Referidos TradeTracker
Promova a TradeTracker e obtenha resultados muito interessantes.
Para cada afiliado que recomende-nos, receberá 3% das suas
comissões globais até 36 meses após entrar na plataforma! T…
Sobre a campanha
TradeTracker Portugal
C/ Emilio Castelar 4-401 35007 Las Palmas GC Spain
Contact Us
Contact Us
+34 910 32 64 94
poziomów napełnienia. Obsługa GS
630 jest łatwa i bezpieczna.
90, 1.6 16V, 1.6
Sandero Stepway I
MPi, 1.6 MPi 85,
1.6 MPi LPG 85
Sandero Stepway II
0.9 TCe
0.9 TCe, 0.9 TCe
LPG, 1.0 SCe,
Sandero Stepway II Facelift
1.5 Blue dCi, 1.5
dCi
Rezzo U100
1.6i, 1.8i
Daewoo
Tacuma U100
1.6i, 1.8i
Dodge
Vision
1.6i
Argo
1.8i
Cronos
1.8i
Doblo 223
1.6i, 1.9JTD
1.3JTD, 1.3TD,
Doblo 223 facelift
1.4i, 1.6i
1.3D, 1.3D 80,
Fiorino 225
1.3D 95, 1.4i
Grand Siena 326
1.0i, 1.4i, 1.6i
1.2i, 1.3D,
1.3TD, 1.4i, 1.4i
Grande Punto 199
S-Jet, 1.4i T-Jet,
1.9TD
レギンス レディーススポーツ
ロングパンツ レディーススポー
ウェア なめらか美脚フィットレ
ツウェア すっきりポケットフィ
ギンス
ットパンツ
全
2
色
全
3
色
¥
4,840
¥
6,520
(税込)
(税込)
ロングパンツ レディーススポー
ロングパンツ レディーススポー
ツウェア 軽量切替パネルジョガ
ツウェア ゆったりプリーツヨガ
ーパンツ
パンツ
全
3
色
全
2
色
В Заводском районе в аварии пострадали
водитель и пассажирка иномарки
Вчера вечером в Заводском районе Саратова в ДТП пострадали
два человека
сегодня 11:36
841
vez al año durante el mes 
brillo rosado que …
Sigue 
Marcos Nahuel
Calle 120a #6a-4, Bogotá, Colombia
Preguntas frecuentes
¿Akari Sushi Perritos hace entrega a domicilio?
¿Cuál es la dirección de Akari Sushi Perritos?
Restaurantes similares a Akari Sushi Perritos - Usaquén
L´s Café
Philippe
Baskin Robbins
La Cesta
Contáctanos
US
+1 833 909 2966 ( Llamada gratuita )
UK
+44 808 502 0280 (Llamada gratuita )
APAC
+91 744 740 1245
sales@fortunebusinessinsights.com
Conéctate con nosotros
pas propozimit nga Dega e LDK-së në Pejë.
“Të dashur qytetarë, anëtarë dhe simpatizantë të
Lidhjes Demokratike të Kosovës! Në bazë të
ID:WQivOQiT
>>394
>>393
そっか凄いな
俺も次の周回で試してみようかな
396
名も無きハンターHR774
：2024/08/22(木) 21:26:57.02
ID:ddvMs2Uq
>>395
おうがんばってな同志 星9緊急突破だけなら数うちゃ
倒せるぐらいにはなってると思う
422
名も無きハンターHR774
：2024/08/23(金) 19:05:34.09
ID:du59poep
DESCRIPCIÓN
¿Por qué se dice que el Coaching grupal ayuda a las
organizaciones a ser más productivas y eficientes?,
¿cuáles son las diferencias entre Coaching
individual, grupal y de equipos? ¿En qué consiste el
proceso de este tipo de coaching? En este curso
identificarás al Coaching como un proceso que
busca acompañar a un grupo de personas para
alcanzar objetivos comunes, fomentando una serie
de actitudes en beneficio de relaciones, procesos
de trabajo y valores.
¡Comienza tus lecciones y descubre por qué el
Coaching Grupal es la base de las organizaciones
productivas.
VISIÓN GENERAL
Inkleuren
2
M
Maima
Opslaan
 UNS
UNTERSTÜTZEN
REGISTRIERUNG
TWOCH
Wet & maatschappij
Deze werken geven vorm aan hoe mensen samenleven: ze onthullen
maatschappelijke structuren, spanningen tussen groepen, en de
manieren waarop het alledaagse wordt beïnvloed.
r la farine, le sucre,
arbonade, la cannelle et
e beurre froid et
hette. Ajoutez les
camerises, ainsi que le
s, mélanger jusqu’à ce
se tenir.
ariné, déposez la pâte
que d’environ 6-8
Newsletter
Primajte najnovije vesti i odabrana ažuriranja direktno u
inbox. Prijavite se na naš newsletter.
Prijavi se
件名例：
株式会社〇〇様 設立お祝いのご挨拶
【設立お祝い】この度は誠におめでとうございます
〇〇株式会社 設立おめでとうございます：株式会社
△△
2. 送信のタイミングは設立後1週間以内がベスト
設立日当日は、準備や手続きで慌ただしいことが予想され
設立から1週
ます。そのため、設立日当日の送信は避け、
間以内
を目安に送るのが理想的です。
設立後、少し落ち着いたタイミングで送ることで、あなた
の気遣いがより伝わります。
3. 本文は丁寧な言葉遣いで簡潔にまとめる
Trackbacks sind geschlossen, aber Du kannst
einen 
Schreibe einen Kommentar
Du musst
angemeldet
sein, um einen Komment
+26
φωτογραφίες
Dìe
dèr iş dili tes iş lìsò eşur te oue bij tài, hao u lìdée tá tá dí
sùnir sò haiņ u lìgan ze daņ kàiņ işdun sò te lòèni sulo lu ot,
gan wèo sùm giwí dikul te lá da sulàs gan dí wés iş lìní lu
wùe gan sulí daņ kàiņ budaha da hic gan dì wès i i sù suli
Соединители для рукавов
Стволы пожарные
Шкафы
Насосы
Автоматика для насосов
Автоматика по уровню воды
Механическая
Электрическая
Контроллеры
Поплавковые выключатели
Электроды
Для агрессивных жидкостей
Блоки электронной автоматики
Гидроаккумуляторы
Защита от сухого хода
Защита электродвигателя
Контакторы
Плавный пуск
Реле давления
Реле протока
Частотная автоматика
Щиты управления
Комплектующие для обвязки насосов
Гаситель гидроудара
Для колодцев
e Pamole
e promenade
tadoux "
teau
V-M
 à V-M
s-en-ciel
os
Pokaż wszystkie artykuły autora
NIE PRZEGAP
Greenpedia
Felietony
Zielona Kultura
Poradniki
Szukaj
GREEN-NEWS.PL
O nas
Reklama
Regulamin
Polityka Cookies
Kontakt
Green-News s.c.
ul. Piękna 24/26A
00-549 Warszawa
────────
■ DIRECTIONS FOR THIS TASK
Return all of the above records exactly, leaving no line out.

■ EXPECTED ANSWER
Referidos TradeTracker
Promova a TradeTracker e obtenha resultados muito interessantes.
Para cada afiliado que recomende-nos, receberá 3% das suas
comissões globais até 36 meses após entrar na plataforma! T…
Sobre a campanha
TradeTracker Portugal
C/ Emilio Castelar 4-401 35007 Las Palmas GC Spain
Contact Us
Contact Us
+34 910 32 64 94
poziomów napełnienia. Obsługa GS
630 jest łatwa i bezpieczna.
90, 1.6 16V, 1.6
Sandero Stepway I
MPi, 1.6 MPi 85,
1.6 MPi LPG 85
Sandero Stepway II
0.9 TCe
0.9 TCe, 0.9 TCe
LPG, 1.0 SCe,
Sandero Stepway II Facelift
1.5 Blue dCi, 1.5
dCi
Rezzo U100
1.6i, 1.8i
Daewoo
Tacuma U100
1.6i, 1.8i
Dodge
Vision
1.6i
Argo
1.8i
Cronos
1.8i
Doblo 223
1.6i, 1.9JTD
1.3JTD, 1.3TD,
Doblo 223 facelift
1.4i, 1.6i
1.3D, 1.3D 80,
Fiorino 225
1.3D 95, 1.4i
Grand Siena 326
1.0i, 1.4i, 1.6i
1.2i, 1.3D,
1.3TD, 1.4i, 1.4i
Grande Punto 199
S-Jet, 1.4i T-Jet,
1.9TD
レギンス レディーススポーツ
ロングパンツ レディーススポー
ウェア なめらか美脚フィットレ
ツウェア すっきりポケットフィ
ギンス
ットパンツ
全
2
色
全
3
色
¥
4,840
¥
6,520
(税込)
(税込)
ロングパンツ レディーススポー
ロングパンツ レディーススポー
ツウェア 軽量切替パネルジョガ
ツウェア ゆったりプリーツヨガ
ーパンツ
パンツ
全
3
色
全
2
色
В Заводском районе в аварии пострадали
водитель и пассажирка иномарки
Вчера вечером в Заводском районе Саратова в ДТП пострадали
два человека
сегодня 11:36
841
vez al año durante el mes 
brillo rosado que …
Sigue 
Marcos Nahuel
Calle 120a #6a-4, Bogotá, Colombia
Preguntas frecuentes
¿Akari Sushi Perritos hace entrega a domicilio?
¿Cuál es la dirección de Akari Sushi Perritos?
Restaurantes similares a Akari Sushi Perritos - Usaquén
L´s Café
Philippe
Baskin Robbins
La Cesta
Contáctanos
US
+1 833 909 2966 ( Llamada gratuita )
UK
+44 808 502 0280 (Llamada gratuita )
APAC
+91 744 740 1245
sales@fortunebusinessinsights.com
Conéctate con nosotros
pas propozimit nga Dega e LDK-së në Pejë.
“Të dashur qytetarë, anëtarë dhe simpatizantë të
Lidhjes Demokratike të Kosovës! Në bazë të
ID:WQivOQiT
>>394
>>393
そっか凄いな
俺も次の周回で試してみようかな
396
名も無きハンターHR774
：2024/08/22(木) 21:26:57.02
ID:ddvMs2Uq
>>395
おうがんばってな同志 星9緊急突破だけなら数うちゃ
倒せるぐらいにはなってると思う
422
名も無きハンターHR774
：2024/08/23(金) 19:05:34.09
ID:du59poep
DESCRIPCIÓN
¿Por qué se dice que el Coaching grupal ayuda a las
organizaciones a ser más productivas y eficientes?,
¿cuáles son las diferencias entre Coaching
individual, grupal y de equipos? ¿En qué consiste el
proceso de este tipo de coaching? En este curso
identificarás al Coaching como un proceso que
busca acompañar a un grupo de personas para
alcanzar objetivos comunes, fomentando una serie
de actitudes en beneficio de relaciones, procesos
de trabajo y valores.
¡Comienza tus lecciones y descubre por qué el
Coaching Grupal es la base de las organizaciones
productivas.
VISIÓN GENERAL
Inkleuren
2
M
Maima
Opslaan
 UNS
UNTERSTÜTZEN
REGISTRIERUNG
TWOCH
Wet & maatschappij
Deze werken geven vorm aan hoe mensen samenleven: ze onthullen
maatschappelijke structuren, spanningen tussen groepen, en de
manieren waarop het alledaagse wordt beïnvloed.
r la farine, le sucre,
arbonade, la cannelle et
e beurre froid et
hette. Ajoutez les
camerises, ainsi que le
s, mélanger jusqu’à ce
se tenir.
ariné, déposez la pâte
que d’environ 6-8
Newsletter
Primajte najnovije vesti i odabrana ažuriranja direktno u
inbox. Prijavite se na naš newsletter.
Prijavi se
件名例：
株式会社〇〇様 設立お祝いのご挨拶
【設立お祝い】この度は誠におめでとうございます
〇〇株式会社 設立おめでとうございます：株式会社
△△
2. 送信のタイミングは設立後1週間以内がベスト
設立日当日は、準備や手続きで慌ただしいことが予想され
設立から1週
ます。そのため、設立日当日の送信は避け、
間以内
を目安に送るのが理想的です。
設立後、少し落ち着いたタイミングで送ることで、あなた
の気遣いがより伝わります。
3. 本文は丁寧な言葉遣いで簡潔にまとめる
Trackbacks sind geschlossen, aber Du kannst
einen 
Schreibe einen Kommentar
Du musst
angemeldet
sein, um einen Komment
+26
φωτογραφίες
Dìe
dèr iş dili tes iş lìsò eşur te oue bij tài, hao u lìdée tá tá dí
sùnir sò haiņ u lìgan ze daņ kàiņ işdun sò te lòèni sulo lu ot,
gan wèo sùm giwí dikul te lá da sulàs gan dí wés iş lìní lu
wùe gan sulí daņ kàiņ budaha da hic gan dì wès i i sù suli
Соединители для рукавов
Стволы пожарные
Шкафы
Насосы
Автоматика для насосов
Автоматика по уровню воды
Механическая
Электрическая
Контроллеры
Поплавковые выключатели
Электроды
Для агрессивных жидкостей
Блоки электронной автоматики
Гидроаккумуляторы
Защита от сухого хода
Защита электродвигателя
Контакторы
Плавный пуск
Реле давления
Реле протока
Частотная автоматика
Щиты управления
Комплектующие для обвязки насосов
Гаситель гидроудара
Для колодцев
e Pamole
e promenade
tadoux "
teau
V-M
 à V-M
s-en-ciel
os
Pokaż wszystkie artykuły autora
NIE PRZEGAP
Greenpedia
Felietony
Zielona Kultura
Poradniki
Szukaj
GREEN-NEWS.PL
O nas
Reklama
Regulamin
Polityka Cookies
Kontakt
Green-News s.c.
ul. Piękna 24/26A
00-549 Warszawa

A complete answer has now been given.